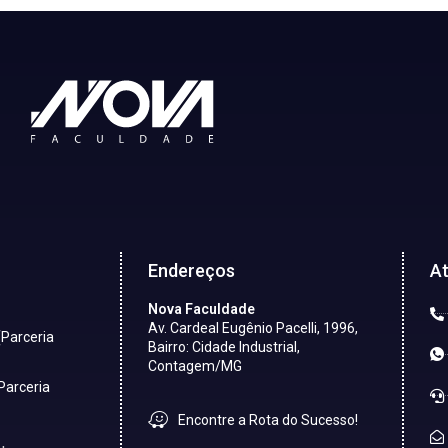
Endereços
A
Nova Faculdade
Av. Cardeal Eugênio Pacelli, 1996,
(Parceria
Bairro: Cidade Industrial,
Contagem/MG
Parceria
Encontre a Rota do Sucesso!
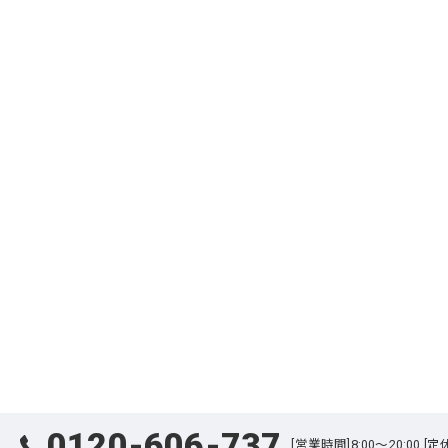
0120-606-737
[営業時間]8:00～20:00 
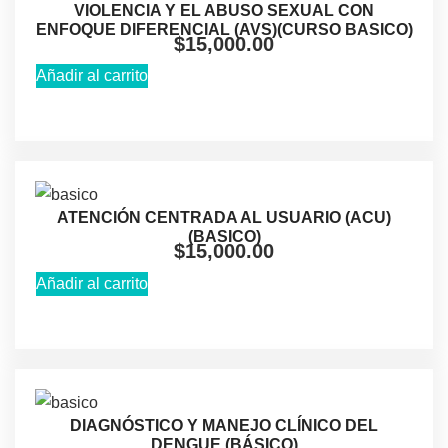
VIOLENCIA Y EL ABUSO SEXUAL CON
ENFOQUE DIFERENCIAL (AVS)(CURSO BASICO)
$
15,000.00
Añadir al carrito
ATENCIÓN CENTRADA AL USUARIO (ACU)
(BASICO)
$
15,000.00
Añadir al carrito
DIAGNÓSTICO Y MANEJO CLÍNICO DEL
DENGUE (BÁSICO)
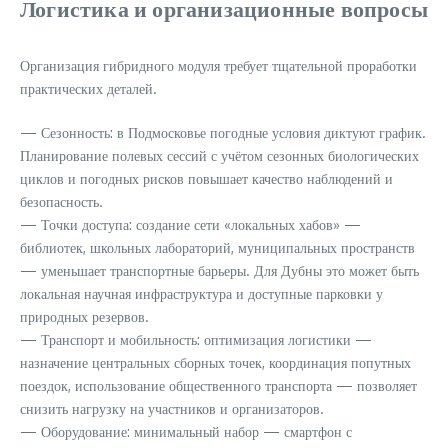
Логистика и организационные вопросы
Организация гибридного модуля требует тщательной проработки
практических деталей.
— Сезонность: в Подмосковье погодные условия диктуют график.
Планирование полевых сессий с учётом сезонных биологических
циклов и погодных рисков повышает качество наблюдений и
безопасность.
— Точки доступа: создание сети «локальных хабов» —
библиотек, школьных лабораторий, муниципальных пространств
— уменьшает транспортные барьеры. Для Дубны это может быть
локальная научная инфраструктура и доступные парковки у
природных резервов.
— Транспорт и мобильность: оптимизация логистики —
назначение центральных сборных точек, координация попутных
поездок, использование общественного транспорта — позволяет
снизить нагрузку на участников и организаторов.
— Оборудование: минимальный набор — смартфон с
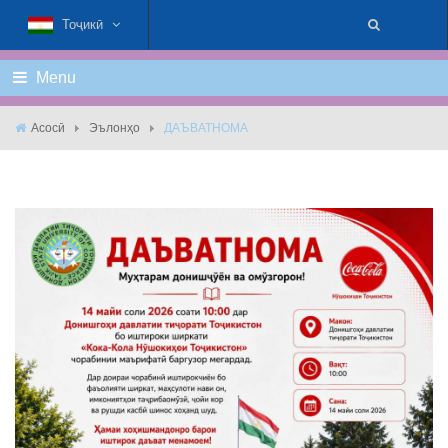
Тоҷикӣ
Menu
Асосӣ
Эълонҳо
ДАЪВАТНОМА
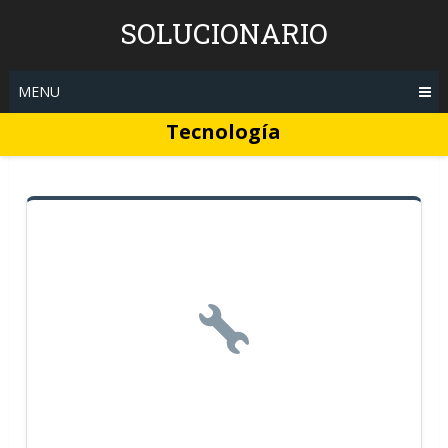
Skip
SOLUCIONARIO
to
content
MENU
Tecnología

===

Which lines above run from the one containing "Логистика и организационные вопросы" down to the one containing "безопасность."? Repeat exactly those, both ends included, and nothing else.

Логистика и организационные вопросы
Организация гибридного модуля требует тщательной проработки
практических деталей.
— Сезонность: в Подмосковье погодные условия диктуют график.
Планирование полевых сессий с учётом сезонных биологических
циклов и погодных рисков повышает качество наблюдений и
безопасность.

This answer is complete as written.